Saleem then takes me down a short, unkempt, palm lined dirt driveway to a once magnificent but now hopelessly dilapidated colonial mansion. A renovator’s dream or a dreamer’s renovation, take your pick. We negotiate an ayuveda massage price: AUD$40. (Hmmm no doubt there’s a generous spotter’s fee built into that figure.) Anyway, it lasted about 40 minutes, I wore disposable undies (how undignified!), lying directly on a hot, uncovered vinyl table, and under a very noisy ceiling fan. The therapist I had chosen was very pretty, with a typically beautiful Sri Lankan smile, and hands rough as gravel. (Grin and bear it, it’s all part of the “Sri Lankan Experience”.) On went the coconut oil, with the care and consideration of an airport baggage handler. Then in came a young trainee! So… the two “therapists” are now busily chatting while prodding, poking and rubbing me, and I’m lying there like I’m on a slab during an autopsy. At the welcome conclusion, my therapist kisses me on both cheeks and says something about me giving her my mobile number and calling her tomorrow for a special massage (cutting out the “middle man” Doctor’s fee no doubt) but I explain that I turn off all calls on my mobile when overseas. I also ssk her for a small as I was the training dummy … but she’s not buying that one.
We leave, I give Saleem another $10 note tip, and, smelling like a sweet “Bounty” coconut bar, I seek refuge with a large Lion Lager across the road in Ranjit’s Bar, where the nice Queensland surfing couples hang out. There I meet Holly, from Swansea in Wales. Holly loves the place and says she has been coming to Hikkaduwa pretty much every year since the early 2000s. She is the font of all local knowledge – where the locals go for the best curry, where to watch Australia versus India in the cricket World Cup semi-final (every Sri Lankan will be watching it too so I dunno what the Russians and Germans will do for drinks service on the beach. Hehehe).
Holly seems to have “the mail” on the earlier homicides: She says guns were involved and one man was shot dead – and, in a hushed voice, “it was the Sri Lankan Mafia!”
Sri Lankan Mafia, guns, a shootout across the busiest main road in Sri Lanka. Now, that’s what I call the ingredients of a good news story. Holly should be working at News Corp. We just need to re-nose it slightly along the lines of a Russian crime czar in a bloody shoot-out with a Sri Lankan Mafia boss over a beautiful, blonde, blue eyed German tourist. And somehow weave in a woman falling in love with a tree. Classic News Corp stuff!
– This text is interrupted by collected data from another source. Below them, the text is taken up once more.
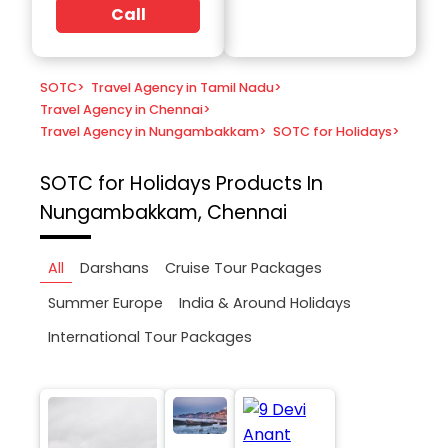
Call
SOTC
>
Travel Agency in Tamil Nadu
>
Travel Agency in Chennai
>
Travel Agency in Nungambakkam
>
SOTC for Holidays
>
SOTC for Holidays
Products In
Nungambakkam, Chennai
All
Darshans
Cruise Tour Packages
Summer Europe
India & Around Holidays
International Tour Packages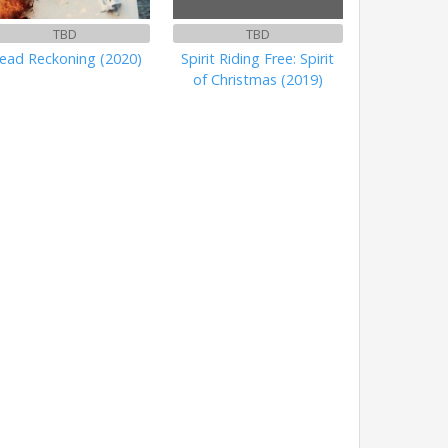
TBD
TBD
ead Reckoning (2020)
Spirit Riding Free: Spirit
of Christmas (2019)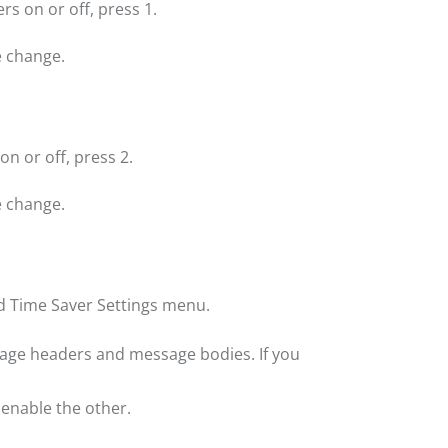
s on or off, press 1.
 change.
n or off, press 2.
 change.
d Time Saver Settings menu.
sage headers and message bodies. If you
 enable the other.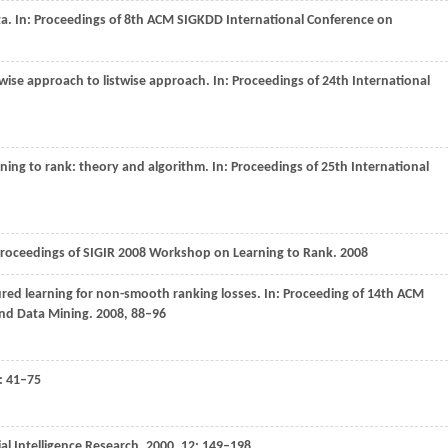
a. In:
Proceedings of 8th ACM SIGKDD International Conference on
rwise approach to listwise approach. In:
Proceedings of 24th International
rning to rank: theory and algorithm. In:
Proceedings of 25th International
roceedings of SIGIR 2008 Workshop on Learning to Rank
.
2008
ured learning for non-smooth ranking losses. In:
Proceeding of 14th ACM
nd Data Mining
.
2008
, 88–96
): 41–75
ial Intelligence Research
,
2000
,
12
: 149–198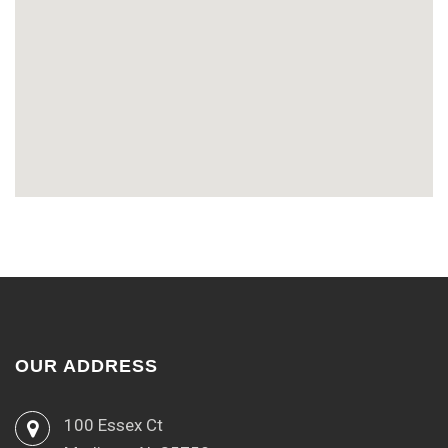
OUR ADDRESS
100 Essex Ct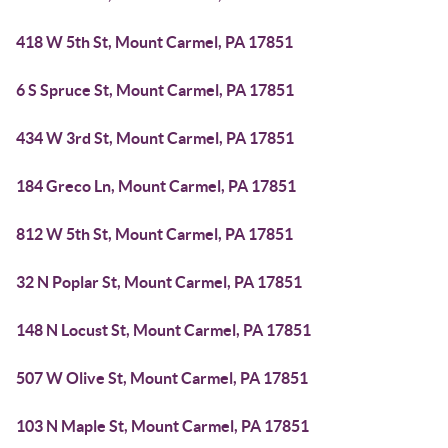
418 W 5th St, Mount Carmel, PA 17851
6 S Spruce St, Mount Carmel, PA 17851
434 W 3rd St, Mount Carmel, PA 17851
184 Greco Ln, Mount Carmel, PA 17851
812 W 5th St, Mount Carmel, PA 17851
32 N Poplar St, Mount Carmel, PA 17851
148 N Locust St, Mount Carmel, PA 17851
507 W Olive St, Mount Carmel, PA 17851
103 N Maple St, Mount Carmel, PA 17851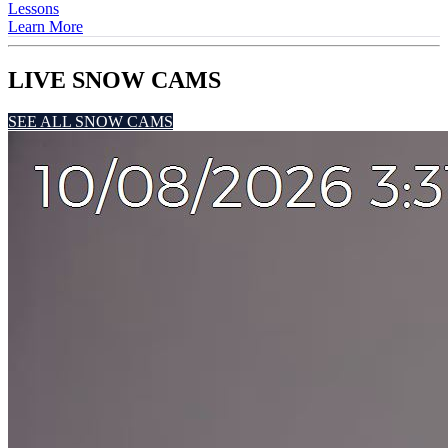
Lessons
Learn More
LIVE SNOW CAMS
SEE ALL SNOW CAMS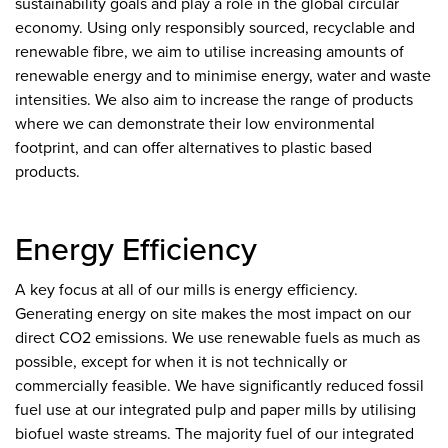
sustainability goals and play a role in the global circular
economy. Using only responsibly sourced, recyclable and
renewable fibre, we aim to utilise increasing amounts of
renewable energy and to minimise energy, water and waste
intensities. We also aim to increase the range of products
where we can demonstrate their low environmental
footprint, and can offer alternatives to plastic based
products.
Energy Efficiency
A key focus at all of our mills is energy efficiency.
Generating energy on site makes the most impact on our
direct CO2 emissions. We use renewable fuels as much as
possible, except for when it is not technically or
commercially feasible. We have significantly reduced fossil
fuel use at our integrated pulp and paper mills by utilising
biofuel waste streams. The majority fuel of our integrated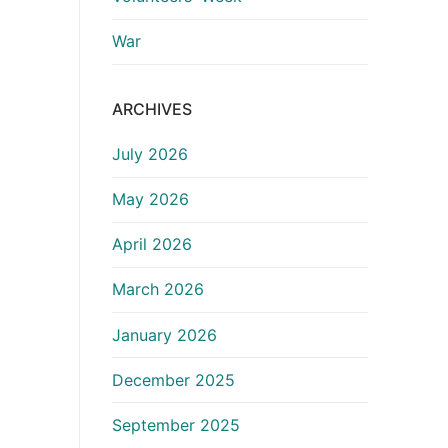
War
ARCHIVES
July 2026
May 2026
April 2026
March 2026
January 2026
December 2025
September 2025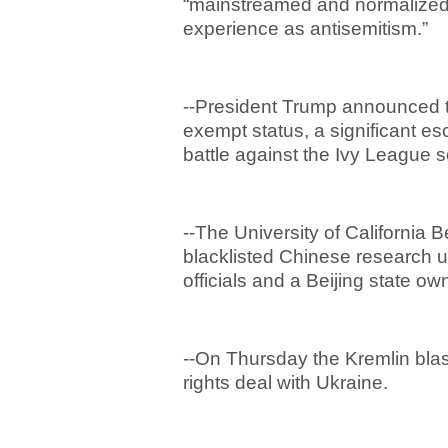
“mainstreamed and normalized 
experience as antisemitism.”
--President Trump announced th
exempt status, a significant es
battle against the Ivy League 
--The University of California 
blacklisted Chinese research 
officials and a Beijing state 
--On Thursday the Kremlin blas
rights deal with Ukraine.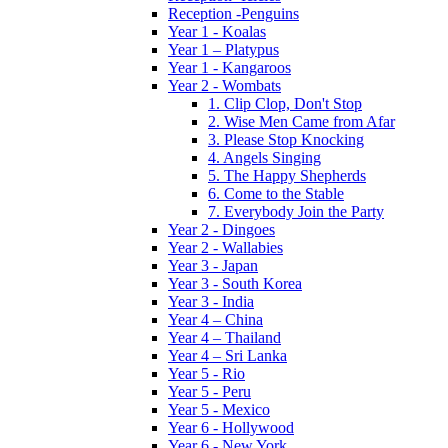
Reception -Penguins
Year 1 - Koalas
Year 1 – Platypus
Year 1 - Kangaroos
Year 2 - Wombats
1. Clip Clop, Don't Stop
2. Wise Men Came from Afar
3. Please Stop Knocking
4. Angels Singing
5. The Happy Shepherds
6. Come to the Stable
7. Everybody Join the Party
Year 2 - Dingoes
Year 2 - Wallabies
Year 3 - Japan
Year 3 - South Korea
Year 3 - India
Year 4 – China
Year 4 – Thailand
Year 4 – Sri Lanka
Year 5 - Rio
Year 5 - Peru
Year 5 - Mexico
Year 6 - Hollywood
Year 6 - New York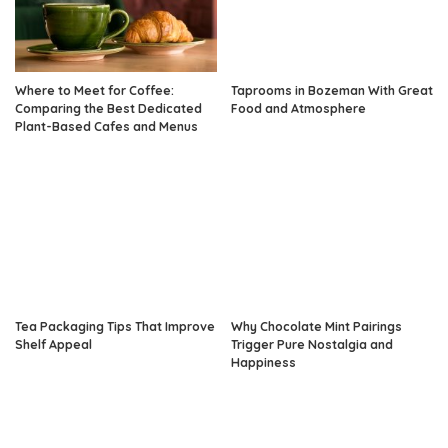
Where to Meet for Coffee:
Taprooms in Bozeman With Great
Comparing the Best Dedicated
Food and Atmosphere
Plant-Based Cafes and Menus
Tea Packaging Tips That Improve
Why Chocolate Mint Pairings
Shelf Appeal
Trigger Pure Nostalgia and
Happiness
Anyway, back to reality… My new Queenslander friends head back to Noosa tomorrow so farewells are exchanged, and Holly and I tentatively arrange to meet next day at the Harbour Bar for a further rundown on Hikkaduwa tourist attractions.
I wake up in the morning to find the entire Hikkaduwa area has a power blackout! No aircon in the hotel rooms, no wi-fi, no fridge for cold beer. It better be fixed by tomorrow or… no TV means no cricket telecast, which spells “riot” in Sri Lanka.
The friendly hotel restaurant manager assures me an electrical sub contractor is on the case, he can still make me my morning “cappuccino” (the closest thing to a caffe latte, a coffee sweetened with condensed milk, $3.30), and he gives me the definitive version of the street homicide: Local criminals with guns, and one man is dead and a second in the Intensive Care Unit in hospital. And I don’t think he means an ayuveda massage “hospital”.